Comments don’t compile. When code changes and comments don’t, they become misinformation. The only truly reliable documentation is the code itself.
Comments as Failure
Every comment represents a failure to express yourself in code. Before writing a comment, ask: can I rename something to make this clear?
// Bad: Comment explains what the code does
// Check if employee is eligible for benefits
if (employee.type == 'FT' && employee.tenure > 90) {
// ...
}
// Good: Code explains itself
if (employee.isEligibleForBenefits()) {
// ...
}
// Inside Employee class
public boolean isEligibleForBenefits() {
return isFullTime() && hasCompletedProbationPeriod();
}
When Comments Are Justified
Some comments earn their place:
- Legal comments: Copyright and license information
- Informational comments: Explaining regex patterns or complex algorithms
- Warning comments: Alerting to consequences (
// This test takes 30 minutes to run) - TODO comments: Marking future work (but clean them up regularly)
- Explaining why, not what: Business rule justifications
# Good: Explains WHY, not what
def calculate_tax(income):
# IRS Publication 15-T requires rounding to nearest dollar
# before applying tax brackets (see section 3.2)
rounded_income = round(income)
return apply_tax_brackets(rounded_income)
Comments That Lie
The most dangerous comments are those that contradict the code:
// Returns the user's full name
function getUserName(user) {
return user.email; // Someone changed this but not the comment
}
Commented-out code is another offender. Delete it. Version control exists for a reason.
Putting It All Together
Here’s a real-world refactoring that applies these principles:
# Before: A mess of concerns and unclear intent
def proc(d):
# process the data
r = []
for i in d:
if i['t'] == 'A' and i['v'] > 100: # check if valid
x = i['v'] * 0.1 # calculate discount
i['d'] = x
r.append(i)
# save to db
for i in r:
db.execute(f"INSERT INTO discounts VALUES ({i['id']}, {i['d']})")
return len(r) # return count
# After: Clean, readable, maintainable
def apply_premium_discounts(transactions):
eligible_transactions = filter_premium_eligible(transactions)
discounted_transactions = calculate_discounts(eligible_transactions)
persist_discounts(discounted_transactions)

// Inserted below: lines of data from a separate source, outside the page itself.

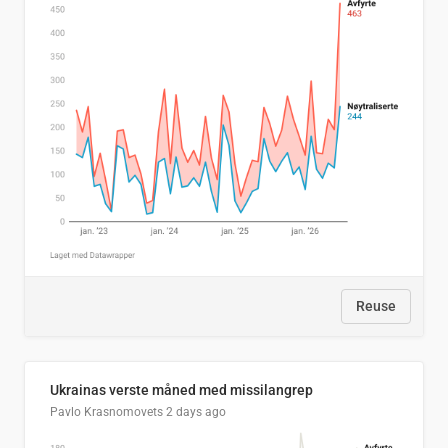
Reuse
Ukrainas verste måned med missilangrep
Pavlo Krasnomovets
2 days ago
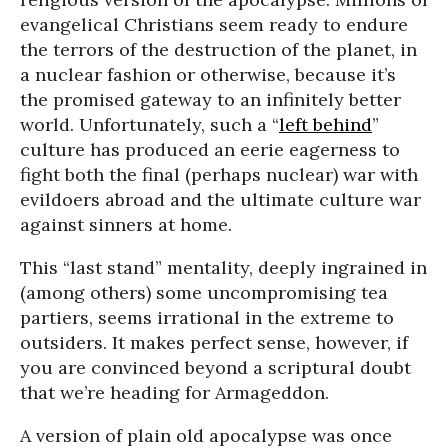
evangelical Christians seem ready to endure
the terrors of the destruction of the planet, in
a nuclear fashion or otherwise, because it’s
the promised gateway to an infinitely better
world. Unfortunately, such a “
left behind
”
culture has produced an eerie eagerness to
fight both the final (perhaps nuclear) war with
evildoers abroad and the ultimate culture war
against sinners at home.
This “last stand” mentality, deeply ingrained in
(among others) some uncompromising tea
partiers, seems irrational in the extreme to
outsiders. It makes perfect sense, however, if
you are convinced beyond a scriptural doubt
that we’re heading for Armageddon.
A version of plain old apocalypse was once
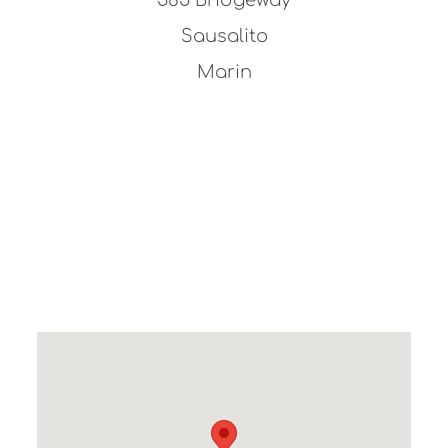
Sausalito
Marin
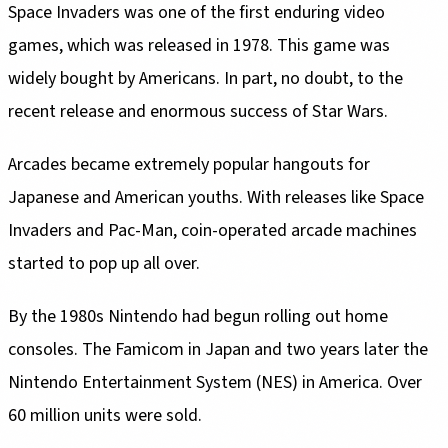
Space Invaders was one of the first enduring video
games, which was released in 1978. This game was
widely bought by Americans. In part, no doubt, to the
recent release and enormous success of Star Wars.
Arcades became extremely popular hangouts for
Japanese and American youths. With releases like Space
Invaders and Pac-Man, coin-operated arcade machines
started to pop up all over.
By the 1980s Nintendo had begun rolling out home
consoles. The Famicom in Japan and two years later the
Nintendo Entertainment System (NES) in America. Over
60 million units were sold.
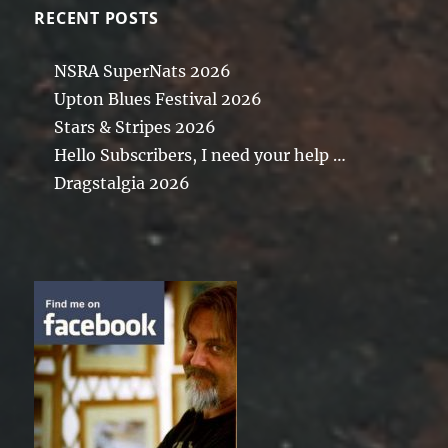
RECENT POSTS
NSRA SuperNats 2026
Upton Blues Festival 2026
Stars & Stripes 2026
Hello Subscribers, I need your help …
Dragstalgia 2026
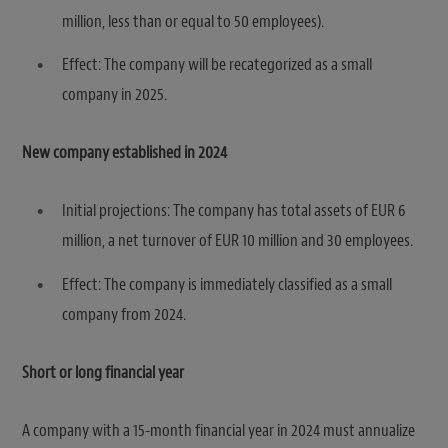
million, less than or equal to 50 employees).
Effect: The company will be recategorized as a small
company in 2025.
New company established in 2024
Initial projections: The company has total assets of EUR 6
million, a net turnover of EUR 10 million and 30 employees.
Effect: The company is immediately classified as a small
company from 2024.
Short or long financial year
A company with a 15-month financial year in 2024 must annualize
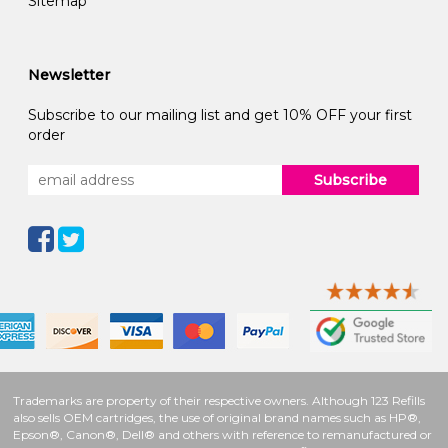
Sitemap
Newsletter
Subscribe to our mailing list and get 10% OFF your first
order
Subscribe
Trademarks are property of their respective owners. Although 123 Refills
also sells OEM cartridges, the use of original brand names such as HP®,
Epson®, Canon®, Dell® and others with reference to remanufactured or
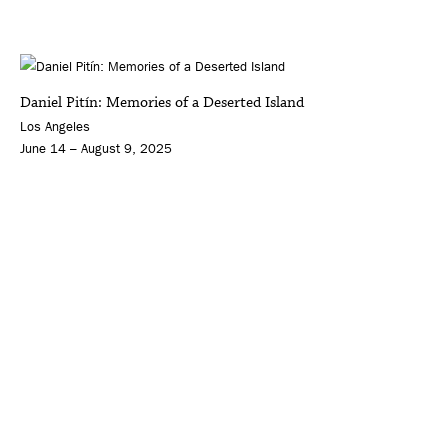
Daniel Pitín: Memories of a Deserted Island
Los Angeles
June 14 – August 9, 2025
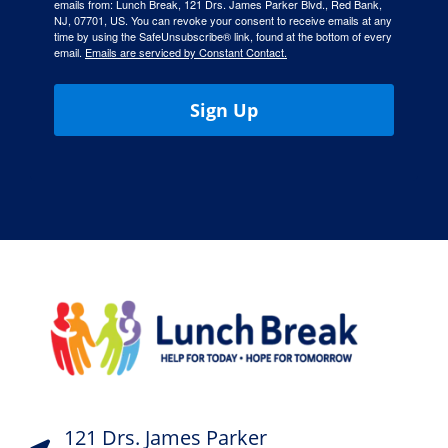
emails from: Lunch Break, 121 Drs. James Parker Blvd., Red Bank,
NJ, 07701, US. You can revoke your consent to receive emails at any
time by using the SafeUnsubscribe® link, found at the bottom of every
email.
Emails are serviced by Constant Contact.
Sign Up
121 Drs. James Parker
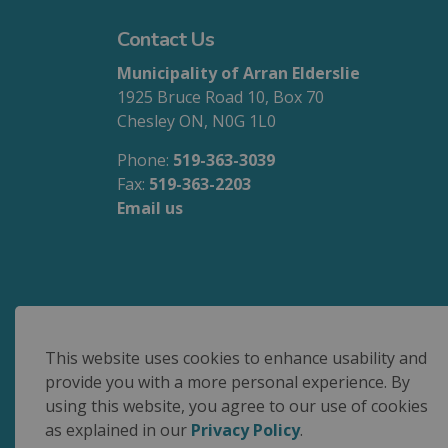
Contact Us
Municipality of Arran Elderslie
1925 Bruce Road 10, Box 70
Chesley ON, N0G 1L0
Phone:
519-363-3039
Fax:
519-363-2203
Email us
We are committed to accessible service for 
This website uses cookies to enhance usability and
provide you with a more personal experience. By
using this website, you agree to our use of cookies
© 2026 Municipality of Arran Elderslie
as explained in our
Privacy Policy
.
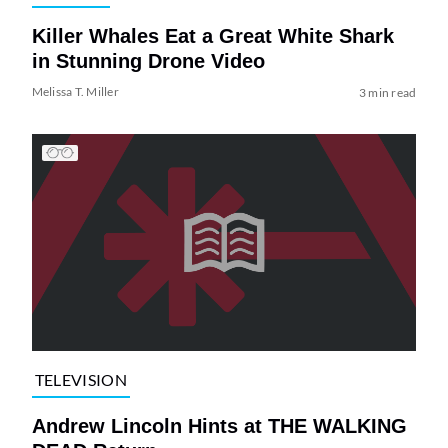
Killer Whales Eat a Great White Shark
in Stunning Drone Video
Melissa T. Miller
3 min read
TELEVISION
Andrew Lincoln Hints at THE WALKING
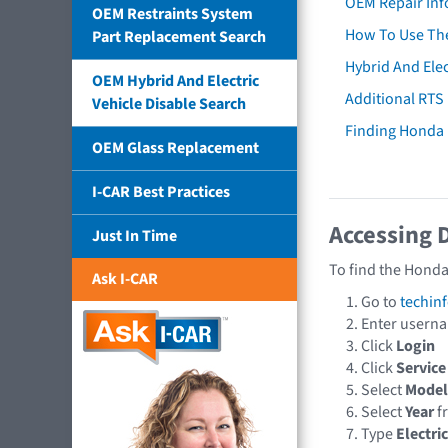
OEM Repair Inf
OEM Restraints System
How To Use The
Part Replacement Search
Hybrid And Elec
OEM Hybrid And Electric
Additional RTS
Vehicle Disable Search
Finding Honda
OEM Glass Replacement
I-CAR Best Practices
Accessing 
Just In Time
To find the Honda
Ask I-CAR
Go to
techin
Enter usern
Click
Login
Click
Service
Select
Model
Select
Year
f
Type
Electri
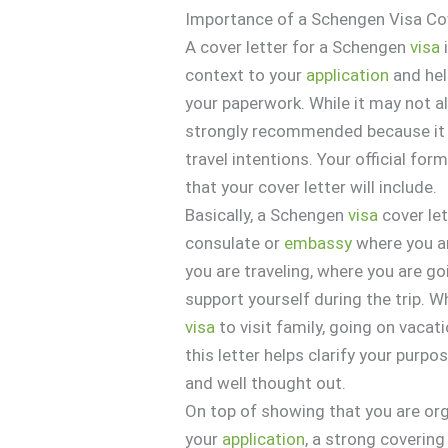
Importance of a Schengen Visa Co
A cover letter for a Schengen
visa
context to your
application
and hel
your paperwork. While it may not a
strongly recommended because it o
travel intentions. Your official f
that your cover letter will include.
Basically, a Schengen
visa
cover let
consulate or
embassy
where you ar
you are traveling, where you are go
support yourself during the trip. W
visa
to visit family, going on vacat
this letter helps clarify your purp
and well thought out.
On top of showing that you are org
your
application
, a strong covering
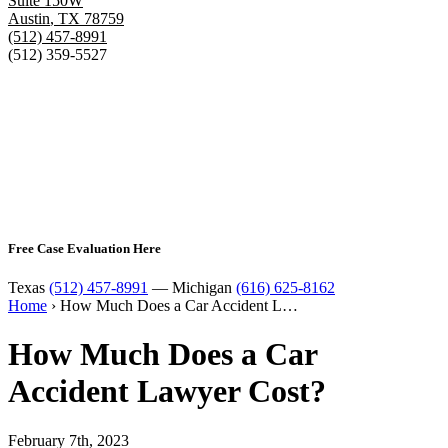
Suite 150W
Austin
,
TX
78759
(512) 457-8991
(512) 359-5527
Free Case Evaluation Here
Texas
(512) 457-8991
— Michigan
(616) 625-8162
Home
›
How Much Does a Car Accident L…
How Much Does a Car
Accident Lawyer Cost?
February 7th, 2023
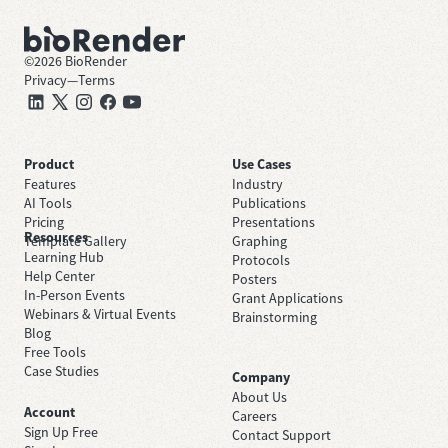
©
2026
BioRender
Privacy
—
Terms
Product
Use Cases
Features
Industry
AI Tools
Publications
Pricing
Presentations
Resources
Template Gallery
Graphing
Learning Hub
Protocols
Help Center
Posters
In-Person Events
Grant Applications
Webinars & Virtual Events
Brainstorming
Blog
Free Tools
Case Studies
Company
About Us
Account
Careers
Sign Up Free
Contact Support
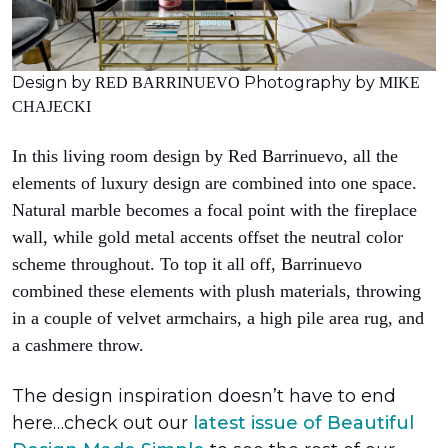
Design by
Photography by
RED BARRINUEVO
MIKE
CHAJECKI
In this living room design by Red Barrinuevo, all the
elements of luxury design are combined into one space.
Natural marble becomes a focal point with the fireplace
wall, while gold metal accents offset the neutral color
scheme throughout. To top it all off, Barrinuevo
combined these elements with plush materials, throwing
in a couple of velvet armchairs, a high pile area rug, and
a cashmere throw.
The design inspiration doesn’t have to end
here…check out our
latest issue of
Beautiful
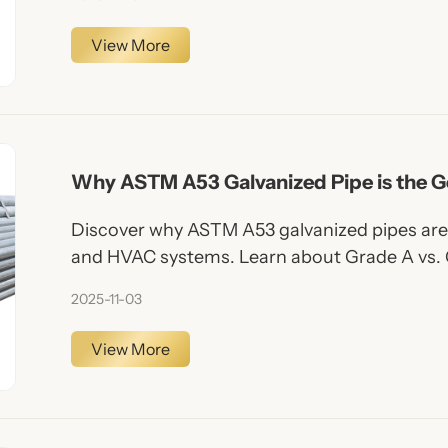
View More
Why ASTM A53 Galvanized Pipe is the G
Plumbing & HVAC
Discover why ASTM A53 galvanized pipes are 
and HVAC systems. Learn about Grade A vs. 
Yuan Steel Pipe is your trusted supplier.
2025-11-03
View More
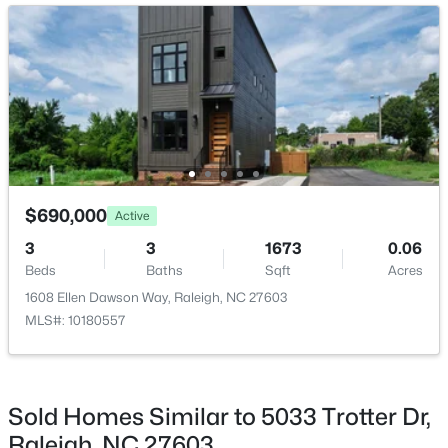
New - 21 Hours Ago
Breakfast Room
Main
Family Room
Main
Kitchen
Main
Laundry
Second
$349,900
Active
$690,000
Active
3
3
1693
0.04
Loft
Second
3
3
1673
0.06
Beds
Baths
Sqft
Acres
Beds
Baths
Sqft
Acres
7209 Ladbrooke St, Raleigh, NC 27617
1608 Ellen Dawson Way, Raleigh, NC 27603
Media Room
Third
MLS#: 10185081
MLS#: 10180557
Office
Main
New - 21 Hours Ago
Sold Homes Similar to 5033 Trotter Dr,
Raleigh, NC 27603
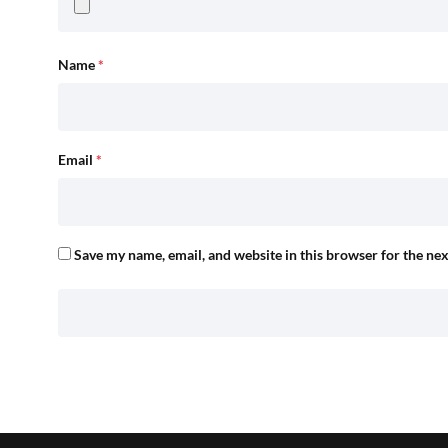
Name
*
Email
*
Save my name, email, and website in this browser for the ne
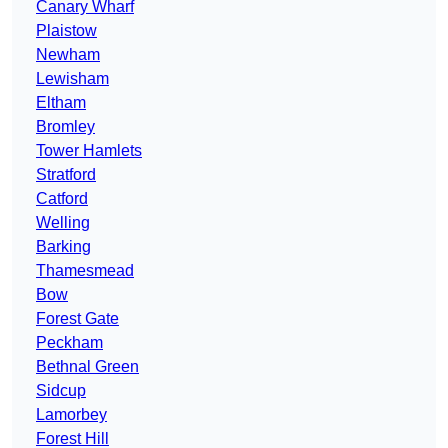
Canary Wharf
Plaistow
Newham
Lewisham
Eltham
Bromley
Tower Hamlets
Stratford
Catford
Welling
Barking
Thamesmead
Bow
Forest Gate
Peckham
Bethnal Green
Sidcup
Lamorbey
Forest Hill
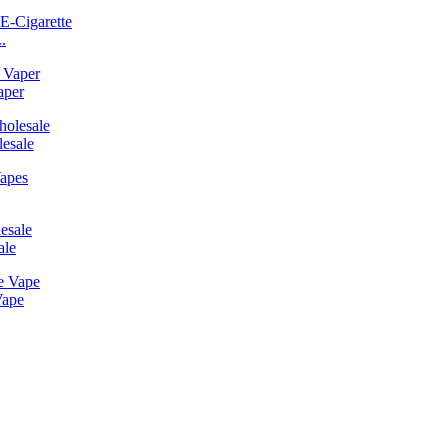
.
aper
esale
ale
Vape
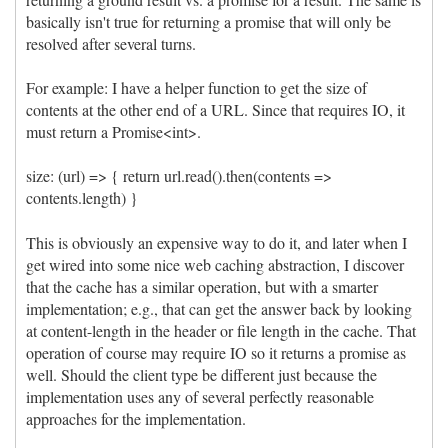
basically isn't true for returning a promise that will only be
resolved after several turns.
For example: I have a helper function to get the size of
contents at the other end of a URL. Since that requires IO, it
must return a Promise<int>.
size: (url) => { return url.read().then(contents =>
contents.length) }
This is obviously an expensive way to do it, and later when I
get wired into some nice web caching abstraction, I discover
that the cache has a similar operation, but with a smarter
implementation; e.g., that can get the answer back by looking
at content-length in the header or file length in the cache. That
operation of course may require IO so it returns a promise as
well. Should the client type be different just because the
implementation uses any of several perfectly reasonable
approaches for the implementation.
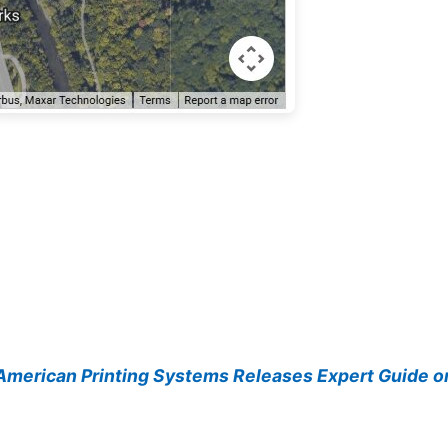
merican Printing Systems Releases Expert Guide on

return len(discounted_transactions)
def filter_premium_eligible(transactions):
return [t for t in transactions
if t['type'] == 'PREMIUM' and t['value'] > PREMIUM_THRESHOLD]
def calculate_discounts(transactions):
for transaction in transactions:
transaction['discount'] = transaction['value'] * PREMIUM_DISCOUNT_RATE
return transactions
def persist_discounts(transactions):
discount_records = [(t['id'], t['discount']) for t in transactions]
db.bulk_insert('discounts', discount_records)
Code Review Checklist
When reviewing code for cleanliness, ask:
- Can I understand each variable’s purpose without context?
- Does each function do exactly one thing?
- Are functions short enough to fit on one screen?
- Do comments explain why, not what?
- Is there any commented-out code to delete?
- Are abstraction levels consistent within functions?
Conclusion
Clean code isn’t a destination—it’s a practice. The Boy Scout Rule applies: leave the code cleaner than you found it. Every small improvement compounds over time.
Start with naming. When names are clear, comments become unnecessary. When functions do one thing, testing becomes trivial. When abstraction levels are consistent, code reads like prose.
Pick up Robert C. Martin’s “Clean Code” if you haven’t. Configure your linter to enforce these principles automatically. Most importantly, practice deliberately—refactor one function today, and tomorrow the codebase will thank you.